Depending on the state, such laws could conflict with regulations that give pharmacists the right not to fill prescriptions for medical reasons.
For example, there may be drug interactions the physician has not considered, or a patient may have prescriptions for two drugs that do basically the same thing, noted APhA's Burns.
Plan B -- Levonorgestrel, a high-dosage birth control tablet -- has a number of drug interactions and possible side effects, according to Internet sources
"There are a variety of situations where pharmacists would use their judgment to make sure the patient is getting the best use of their medication," Burns said.
APhA is monitoring what is going on at the state level. "There is some concern that if laws are passed that restrict the pharmacist's ability to step away, there could be some unintended consequences," she said.
FMI does not have a position on the controversy, said a spokesman. Barr Pharmaceuticals declined comment. The National Association of Chain Drug Stores, Alexandria, Va., would not comment beyond its position that the issue is better left to retailers than to government.
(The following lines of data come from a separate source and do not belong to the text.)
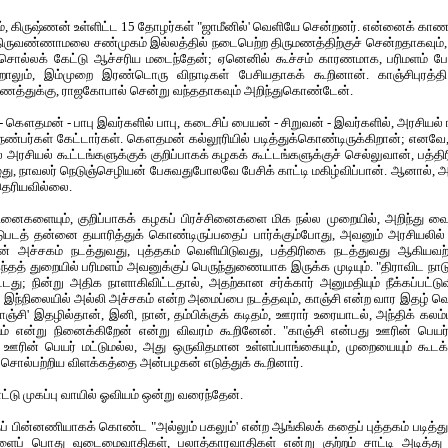
், கிருஷ்ணன் உள்ளிட்ட 15 தோழர்கள் "ஜாமீனில்' வெளியே சென்றனர். என்னைக் கா
. திருவண்ணாமலை சண்முகம் இல்லத்தில் நடைபெற்ற திருமணத்திற்குச் சென்றதாகவும
் சொல்லக் கேட்டு ஆச்சரிய மடைந்தேன்; ஏனெனில் கூச்சம் காரணமாக, பரிமளம் ப
றாலும், இம்முறை இரண்டொரு விநாடிகள் பேசியதாகக் கூறினான். காஞ்சிபுரத்தி 
த்துக்கு, ராஜகோபால் சென்று வந்ததாகவும் அறிந்துகொண்டேன்.
 கௌதமன் - பாபு இவர்களில் பாபு, கடைசிப் பையன் - சிறுவன் - இவர்களில், அரசியல் 
 நண்பர்கள் கேட்டார்கள். கௌதமன் கல்லூரியில் படித்துக்கொண்டிருக்கிறான்; எனவே, 
ரசியல் கூட்டங்களுக்குக் குறிப்பாகக் கழகக் கூட்டங்களுக்குச் செல்லுவான், பத்தி
, நாவலர் நெடுஞ்செழியன் பேசுவதுபோலவே பேசிக் காட்டி மகிழ்விப்பான். ஆனால், 
தெரியவில்லை.
சினைகளையும், குறிப்பாகக் கழகப் பிரச்சினைகளை மிக நல்ல முறையில், அறிந்து வை
ஈடுபடத் தன்னை தயாரித்துக் கொண்டிருப்பதைப் பார்க்கும்போது, அவனும் அரசியலில
் அச்சகம் நடத்துவது, புத்தகம் வெளியிடுவது, பத்திரிகை நடத்துவது ஆகியவற்
இந்தத் துறையில் பரிமளம் அவனுக்குப் பெருந்துணையாக இருக்க முடியும். "திராவிட ந
ிட்டது; நின்று அதிக நாளாகிவிட்டதால், அதற்கான சர்க்கார் அனுமதியும் நீக்கப்பட்ட
ந்நிலையில் அல்லி அச்சகம் என்ற அமைப்பை நடத்தவும், காஞ்சி என்ற வார இதழ் 
காஞ்சி' இதழில்தான், இனி, நான், தம்பிக்குக் கடிதம், ஊரார் உரையாடல், அந்திக் க
ம் என்று நினைக்கிறேன் என்று விவரம் கூறினேன். "காஞ்சி என்பது ஊரின் பெயர்
. ஊரின் பெயர் மட்டுமல்ல, அது ஒருவிதமான உள்ளப்பாங்கையும், முறையையும் கூடக்
் சொல்பற்றிய விளக்கத்தை அன்பழகன் எடுத்துக் கூறினார்.
நாட்டு முகப்பு வாயில் ஓவியம் ஒன்று வரைந்தேன்.
் பின்னணியாகக் கொண்ட "அல்லும் பகலும்' என்ற ஆங்கிலக் கதைப் புத்தகம் படித்துக
ைப் பொது வுடைமைவாதிகள், பலாத்காரவாதிகள் என்று குற்றம் சாட்டி அடித்து நொ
"The pharmacists have to be able to exercise their professional judgment in what's appropriate or not appropriate for a patient," said Don Clark, director of pharmacy operations, K-VA-T Food Stores, Abingdon, Va. "Unfortunately, there have been some people who have let their moral beliefs get into that decision-making process. While I respect that, I don't know if that is necessarily what a pharmacist should be doing."
Schnucks has 24 stores in Illinois and the emergency rule there "created a lot of difficulty within our group of pharmacists because it requires the pharmacists to dispense a product that may not be in the patient's best interest," Hartin said. "That's counter to the basic premise of pharmacy" to do no harm and not dispense anything that may be harmful.
"That has nothing to do with morality. Taking the practice of pharmacy away from the pharmacist is really no place for government, in my opinion," Hartin said.
California has an existing law regarding emergency contraceptives that requires education on the topic and for pharmacists to send the patient to another pharmacy if they cannot provide the contraception, said Michele Snider, director of pharmacy, Save Mart Supermarkets, Modesto. A new bill in the state Legislature "requires all pharmacists to dispense emergency contraception, no questions asked. That's very, very controversial," she said.
"Our company is of the mind that it's up to the individual pharmacist, and their ethical and moral stance, whether to dispense or not," she said.
"A pharmacist should definitely have a choice," said Verne Mounts, director of pharmacy, Buehler Food Markets, Wooster, Ohio. "If there are moral issues and concerns, we'll figure out a way to work around them."
"We have not seen any resistance within our pharmacies," said Edward Saba, vice president, pharmacy, Bashas', Chandler, Ariz. With all the publicity the issue is getting, Saba planned to survey the chain's pharmacists. "I am going to bring it to the table and see what everybody's feelings are," he said.